_Problem to work on_. Only one range belongs in the answer: the line holding "пополнения. На сумму от 10 000 ₽ под" through the last line of the records, reproduced as is.

★ ★ ★ ★ ★ ★ ★

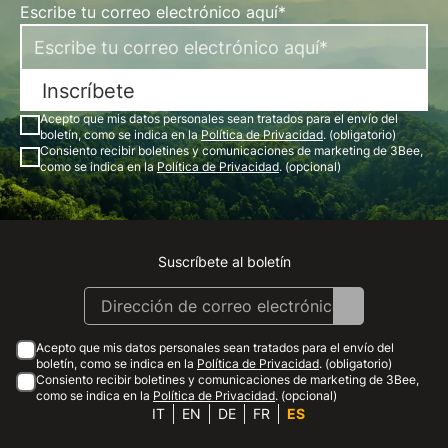
Escribe tu correo electrónico aquí*
Inscríbete
Acepto que mis datos personales sean tratados para el envío del
boletín, como se indica en la
Política de Privacidad
. (obligatorio)
Consiento recibir boletines y comunicaciones de marketing de 3Bee,
como se indica en la
Política de Privacidad
. (opcional)
Suscríbete al boletín
Instagram
Facebook
Linkedin
Youtube
Acepto que mis datos personales sean tratados para el envío del
boletín, como se indica en la
Política de Privacidad
. (obligatorio)
Consiento recibir boletines y comunicaciones de marketing de 3Bee,
como se indica en la
Política de Privacidad
. (opcional)
IT
EN
DE
FR
ES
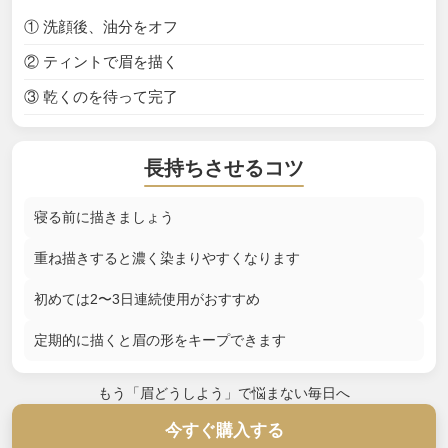
① 洗顔後、油分をオフ
② ティントで眉を描く
③ 乾くのを待って完了
長持ちさせるコツ
寝る前に描きましょう
重ね描きすると濃く染まりやすくなります
初めては2〜3日連続使用がおすすめ
定期的に描くと眉の形をキープできます
もう「眉どうしよう」で悩まない毎日へ
今すぐ購入する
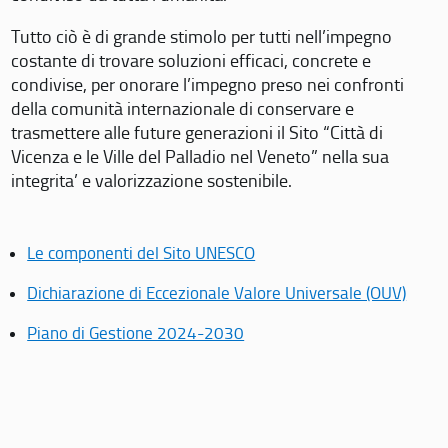
Tutto ciò è di grande stimolo per tutti nell’impegno
costante di trovare soluzioni efficaci, concrete e
condivise, per onorare l’impegno preso nei confronti
della comunità internazionale di conservare e
trasmettere alle future generazioni il Sito “Città di
Vicenza e le Ville del Palladio nel Veneto” nella sua
integrita’ e valorizzazione sostenibile.
Le componenti del Sito UNESCO
Dichiarazione di Eccezionale Valore Universale (OUV)
Piano di Gestione 2024-2030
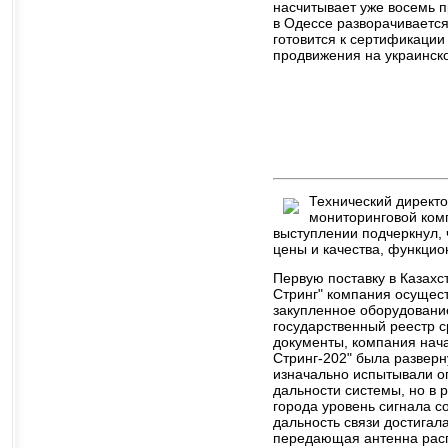
насчитывает уже восемь п
в Одессе разворачивается
готовится к сертификации
продвижения на украинск
Технический директо
мониторинговой комп
выступлении подчеркнул, 
цены и качества, функци
Первую поставку в Казахс
Стринг" компания осущест
закупленное оборудование
государственный реестр 
документы, компания нач
Стринг-202" была разверн
изначально испытывали о
дальности системы, но в 
города уровень сигнала 
дальность связи достигала
передающая антенна расп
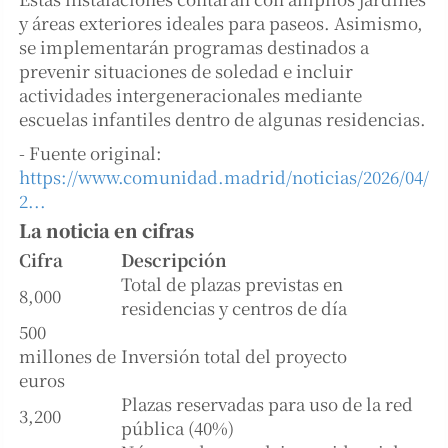
y áreas exteriores ideales para paseos. Asimismo,
se implementarán programas destinados a
prevenir situaciones de soledad e incluir
actividades intergeneracionales mediante
escuelas infantiles dentro de algunas residencias.
- Fuente original:
https://www.comunidad.madrid/noticias/2026/04/
2...
La noticia en cifras
Cifra
Descripción
Total de plazas previstas en
8,000
residencias y centros de día
500
millones de
Inversión total del proyecto
euros
Plazas reservadas para uso de la red
3,200
pública (40%)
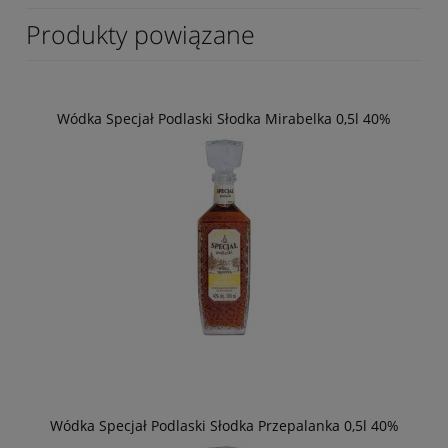
Produkty powiązane
Wódka Specjał Podlaski Słodka Mirabelka 0,5l 40%
Wódka Specjał Podlaski Słodka Przepalanka 0,5l 40%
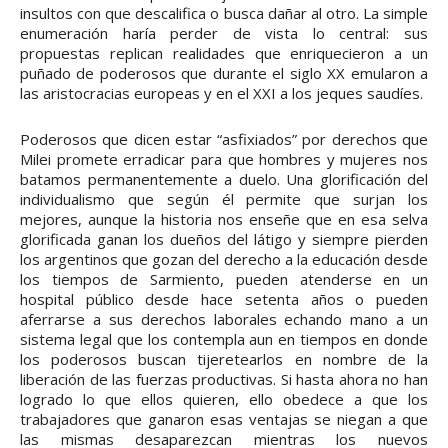
insultos con que descalifica o busca dañar al otro. La simple
enumeración haría perder de vista lo central: sus
propuestas replican realidades que enriquecieron a un
puñado de poderosos que durante el siglo XX emularon a
las aristocracias europeas y en el XXI a los jeques saudíes.
Poderosos que dicen estar “asfixiados” por derechos que
Milei promete erradicar para que hombres y mujeres nos
batamos permanentemente a duelo. Una glorificación del
individualismo que según él permite que surjan los
mejores, aunque la historia nos enseñe que en esa selva
glorificada ganan los dueños del látigo y siempre pierden
los argentinos que gozan del derecho a la educación desde
los tiempos de Sarmiento, pueden atenderse en un
hospital público desde hace setenta años o pueden
aferrarse a sus derechos laborales echando mano a un
sistema legal que los contempla aun en tiempos en donde
los poderosos buscan tijeretearlos en nombre de la
liberación de las fuerzas productivas. Si hasta ahora no han
logrado lo que ellos quieren, ello obedece a que los
trabajadores que ganaron esas ventajas se niegan a que
las mismas desaparezcan mientras los nuevos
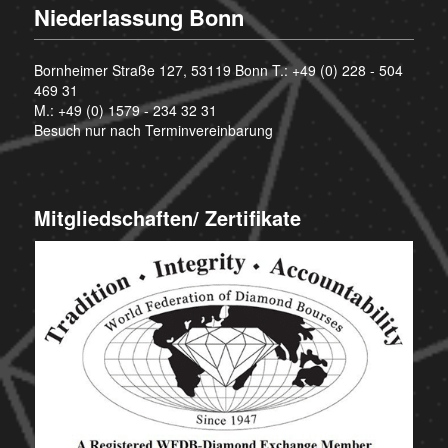
Niederlassung Bonn
Bornheimer Straße 127, 53119 Bonn T.:
+49 (0) 228 - 504
469 31
M.:
+49 (0) 1579 - 234 32 31
Besuch nur nach Terminvereinbarung
Mitgliedschaften/ Zertifikate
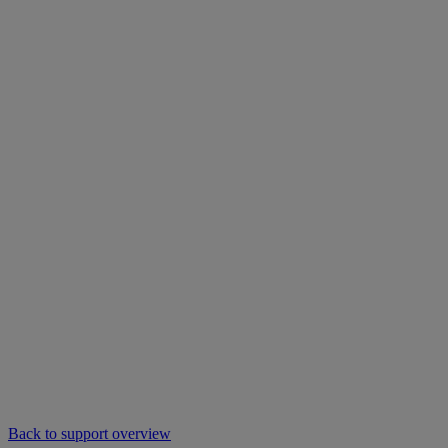
Back to support overview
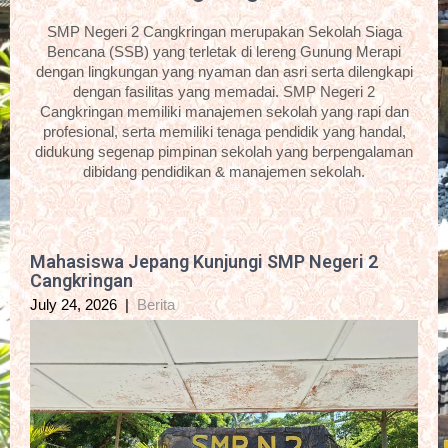
SMP Negeri 2 Cangkringan merupakan Sekolah Siaga
Bencana (SSB) yang terletak di lereng Gunung Merapi
dengan lingkungan yang nyaman dan asri serta dilengkapi
dengan fasilitas yang memadai. SMP Negeri 2
Cangkringan memiliki manajemen sekolah yang rapi dan
profesional, serta memiliki tenaga pendidik yang handal,
didukung segenap pimpinan sekolah yang berpengalaman
dibidang pendidikan & manajemen sekolah.
Mahasiswa Jepang Kunjungi SMP Negeri 2
Cangkringan
July 24, 2026
|
Berita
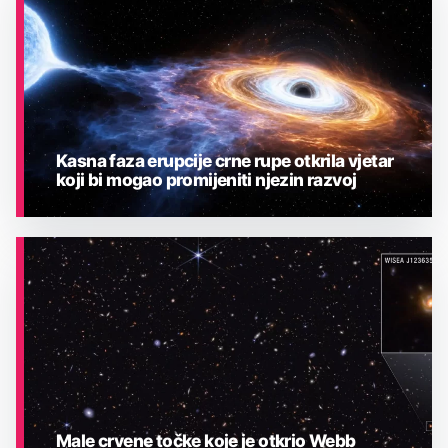
Kasna faza erupcije crne rupe otkrila vjetar
koji bi mogao promijeniti njezin razvoj
ASTRONOMIJA
Male crvene točke koje je otkrio Webb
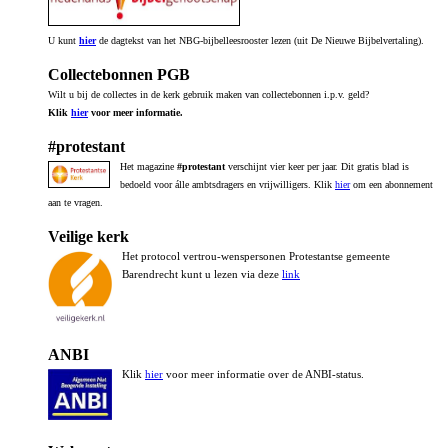
U kunt
hier
de dagtekst van het NBG-bijbelleesrooster lezen (uit De Nieuwe Bijbelvertaling).
Collectebonnen PGB
Wilt u bij de collectes in de kerk gebruik maken van collectebonnen i.p.v. geld?
Klik
hier
voor meer informatie.
#protestant
Het magazine
#protestant
verschijnt vier keer per jaar. Dit gratis blad is
bedoeld voor álle ambtsdragers en vrijwilligers. Klik
hier
om een abonnement
aan te vragen.
Veilige kerk
Het protocol vertrou-wenspersonen Protestantse gemeente
Barendrecht kunt u lezen via deze
link
ANBI
Klik
hier
voor meer informatie over de ANBI-status.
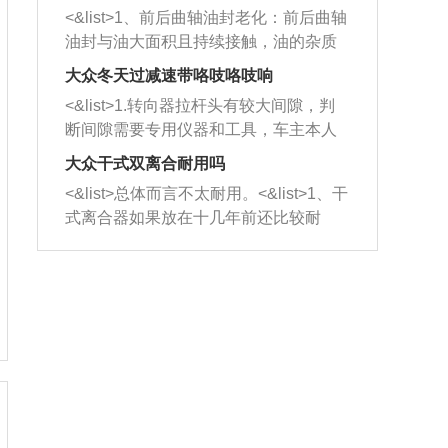
平底锅两耳，然后往左打半圈、一圈、
西取出来。但如果是因为积碳过多引起
<&list>1、前后曲轴油封老化：前后曲轴
一圈半的练习，往右同样也要打相同的
的堵塞，就需要将三元催化器泡在草酸
油封与油大面积且持续接触，油的杂质
圈数。 <&list>3、最后强调要反复练
中进行清洗。 <&list>3、也可以利用清
和发动机内持续温度变化使其密封效果
习，这样就可以形成肌肉记忆，在真实
大众冬天过减速带咯吱咯吱响
洗剂对堵塞的情况得到解决，将清洗剂
逐渐减弱，导致渗油或漏油。<&list>2、
驾驶车辆时，不需要记忆也能打好方
放在燃油箱中，与燃油混合后，车辆启
<&list>1.转向器拉杆头有较大间隙，判
活塞间隙过大：积碳会使活塞环与缸体
向。
动时，就可以和汽油一起进入到燃烧
断间隙需要专用仪器和工具，车主本人
的间隙扩大，导致机油流入燃烧室中，
室，最后形成废气排出，就可以让三元
无法制作，需要将车辆送到修理厂或4s
造成烧机油。<&list>3、机油粘度。使用
大众干式双离合耐用吗
催化器得到清洗，排气管堵塞的情况就
店；<&list>2.车辆半轴套管防尘罩破
机油粘度过小的话，同样会有烧机油现
<&list>总体而言不太耐用。<&list>1、干
能够得到解决。
裂，破裂后会出现漏油现象，使半轴磨
象，机油粘度过小具有很好的流动性，
式离合器如果放在十几年前还比较耐
损严重，磨损的半轴容易损坏，产生异
容易窜入到气缸内，参与燃烧。<&list>
用，但是由于现在的汽车发动机动力输
响；<&list>3.稳定器的转向胶套和球头
4、机油量。机油量过多，机油压力过
出越来越高，使得干式离合器散热不足
老化，一般是使用时间过长造成的。解
大，会将部分机油压入气缸内，也会出
的缺陷也逐渐暴露出来。<&list>2、由于
决方法是更换新的质量好的转向橡胶套
现烧机油。<&list>5、机油滤清器堵塞：
干式双离合的工作环境暴露在空气中，
和球头。
会导致进气不畅，使进气压力下降，形
而离合器的散热也是通离合器罩上面的
成负压，使机油在负压的情况下吸入燃
几个小孔来进行散热。但是在行驶过程
烧室引起烧机油。<&list>6、正时齿轮或
中变速箱需要换挡，就不得不使得离合
链条磨损：正时齿轮或链条的磨损会引
器频繁工作。<&list>3、长时间的低速行
起气阀和曲轴的正时不同步。由于轮齿
驶以及过于频繁的启停，导致离合器的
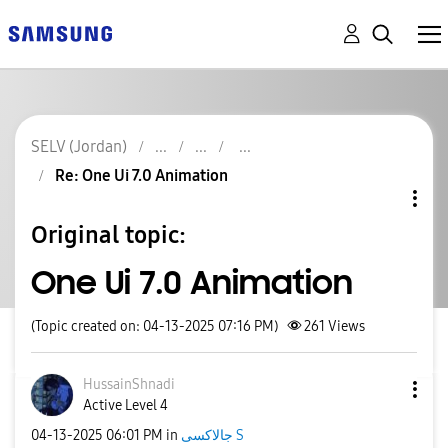
SELV (Jordan)
Re: One Ui 7.0 Animation
Original topic:
One Ui 7.0 Animation
(Topic created on: 04-13-2025 07:16 PM)
261
Views
HussainShnadi
Active Level 4
‎04-13-2025
06:01 PM
in
جالاكسى S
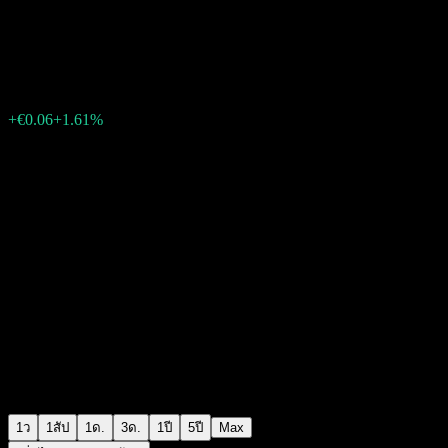
Sap
€3.78
4697
+€0.06
+1.61%
Friday 06:55
1ว
1สัป
1ด.
3ด.
1ปี
5ปี
Max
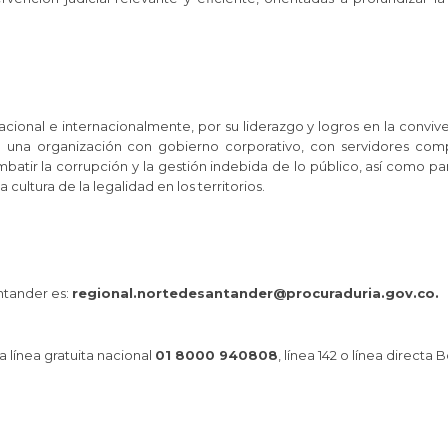
acional e internacionalmente, por su liderazgo y logros en la convive
rá una organización con gobierno corporativo, con servidores com
tir la corrupción y la gestión indebida de lo público, así como para
la cultura de la legalidad en los territorios.
tander es:​
regional.nortedesantander@procuraduria.gov.co.
la línea gratuita nacional
01 8000 940808
, línea 142 o línea directa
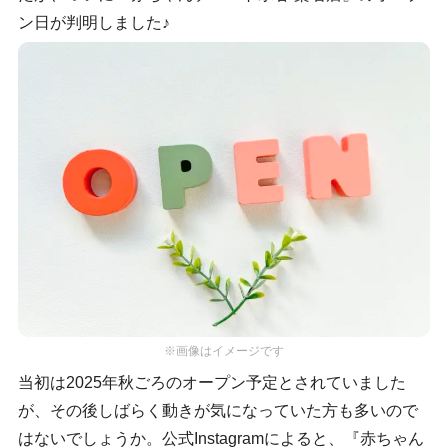
ン日が判明しました♪
※画像はイメージです
当初は2025年秋ごろのオープン予定とされていました
が、その後しばらく動きが気になっていた方も多いので
はないでしょうか。公式Instagramによると、『赤ちゃん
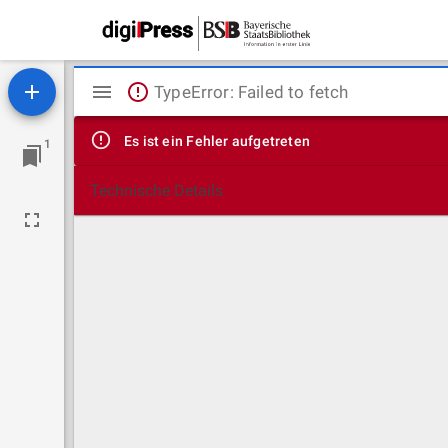
Mirador
TypeError: Failed to fetch
Viewer
Es ist ein Fehler aufgetreten
1
Technische Details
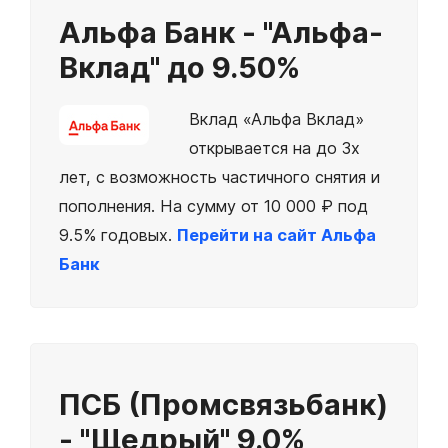
Альфа Банк - "Альфа-
Вклад"
до 9.50%
Вклад «Альфа Вклад»
открывается на до 3х
лет, с возможность частичного снятия и
пополнения. На сумму от 10 000 ₽ под
9.5% годовых.
Перейти на сайт Альфа
Банк
ПСБ (Промсвязьбанк)
- "Щедрый"
9.0%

★ ★ ★ ★ ★ ★ ★

_Written response_.
пополнения. На сумму от 10 000 ₽ под
9.5% годовых.
Перейти на сайт Альфа
Банк
ПСБ (Промсвязьбанк)
- "Щедрый"
9.0%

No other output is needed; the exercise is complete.